Nanometer (nm) scale 1D zinc oxide (ZnO) nanofibers were fabricated through sol–gel processing and electrospinning of Polyvinyl alcohal (PVA) and zinc acetate precursors. The structure and morphologies of the zinc acetate/PVA precursor and ZnO nanofibers were studied by fourier transform infrared (FTIR), X-ray diffraction (XRD), thermogravimetric analysis (TGA) and field emission scanning electron microscopy (FE-SEM). Bead free smooth nanofibers with increased average diameters (278nm (5wt.%) and 423nm (15wt.%)) were obtained as the content of zinc acetate precursor was increased. The calcination temperature of 480°C was determined from TGA. FTIR, XRD and TGA studies carried out after calcinations, confirmed the formation of ZnO nanofibers by the appearance of a band at 472cm−1, characteristic ZnO pattern (i.e. peaks at ∼31.820, 34.331, 36.496, 47.569 and 57.168 2θ degree) and no weight loss after 480°C, respectively.
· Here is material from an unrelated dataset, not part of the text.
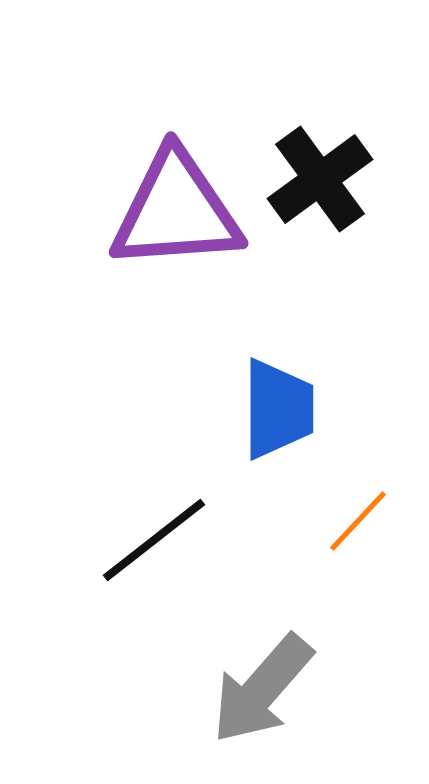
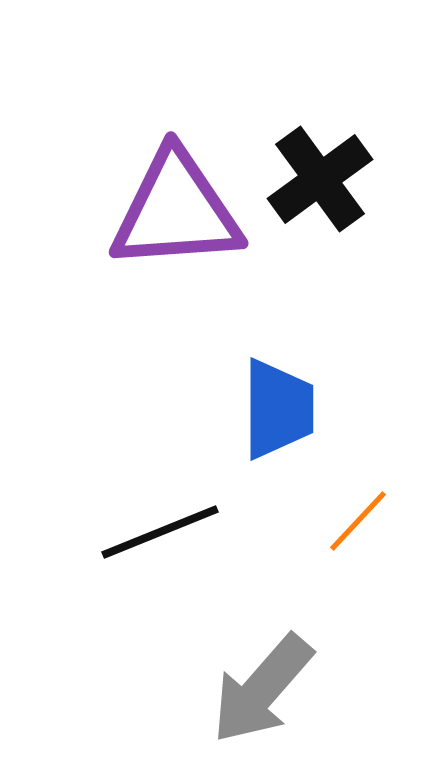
black line: moved 6 px right, 8 px up; rotated 16 degrees clockwise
The burning of polymer has also been confirmed by a significant decrease in average diameter (124nm (5wt.%) and 197nm (15wt.%)) of the ZnO nanofibers. Electrospinning has been found to be a simple and cost effective technique for the synthesis of ID ZnO nanofibers mat for potential applications in the renewable energy devices.